EUA confirmam ataque militar à Venezuela e anunciam captura de Nicolás Maduro
O presidente dos Estados Unidos, Donald Trump, confirmou na manhã deste sábado (3) que as forças armadas americanas realizaram um ataque militar em grande escala contra a Venezuela e que o presidente venezuelano Nicolás Maduro foi capturado e levado para fora do país. A informação foi divulgada pelo próprio Trump em sua plataforma Truth Social e em entrevista à imprensa.
Segundo o presidente dos EUA, Maduro e sua esposa, Cilia Flores, foram presos por tropas especiais norte-americanas e transportados por via aérea para fora do território venezuelano em uma operação conjunta com a polícia dos Estados Unidos. Trump classificou a ação como “bem-sucedida” e elogiou o planejamento e o trabalho dos militares e forças de elite envolvidos.
Uma coletiva de imprensa está marcada para 13h (horário de Brasília) em Mar-a-Lago, na Flórida, para detalhar a operação, embora até o momento não tenha sido divulgado o destino de Maduro nem a base legal da intervenção.
Explosões em Caracas e reação venezuelana
O anúncio foi feito após relatos de fortes explosões e movimentos de aeronaves sobre Caracas e outras regiões da Venezuela na madrugada deste sábado.
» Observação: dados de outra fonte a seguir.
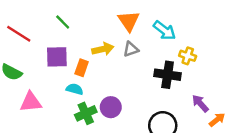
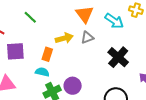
yellow cross: (188, 56) -> (136, 10), moved
purple square: (57, 57) -> (15, 51), moved
black cross: (168, 75) -> (118, 57), turned 35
Moradores relataram tremores, barulhos de aeronaves e saídas às ruas, enquanto partes da capital enfrentaram apagões e sinais de pânico entre a população.
O governo venezuelano, por meio de nota oficial, classificou o ataque como uma “agressão militar gravíssima” e convocou todas as forças sociais e políticas do país a se mobilizarem contra a intervenção estrangeira. As autoridades de Caracas também exigiram prova de vida imediata para Maduro e sua esposa, afirmando que ainda não há confirmação independente sobre seu paradeiro.
Repercussão internacional
Líderes regionais também expressaram preocupação com as implicações do ataque, em meio ao temor de instabilidade política, crise humanitária e possíveis fluxos migratórios nas fronteiras da América Latina.
Contexto da crise
Nos últimos meses, os Estados Unidos vinham aumentando a pressão militar e diplomática sobre Caracas, incluindo o posicionamento de navios de guerra no Caribe e ações contra embarcações suspeitas de tráfico de drogas. Trump e autoridades americanas vinham acusando o governo Maduro de chefiar um “narco-estado” e fraudar eleições, acusações negadas por Caracas.
A intervenção representa a ação militar mais direta dos EUA na região desde a invasão do Panamá em 1989, e marca uma escalada significativa nas tensões entre os dois países.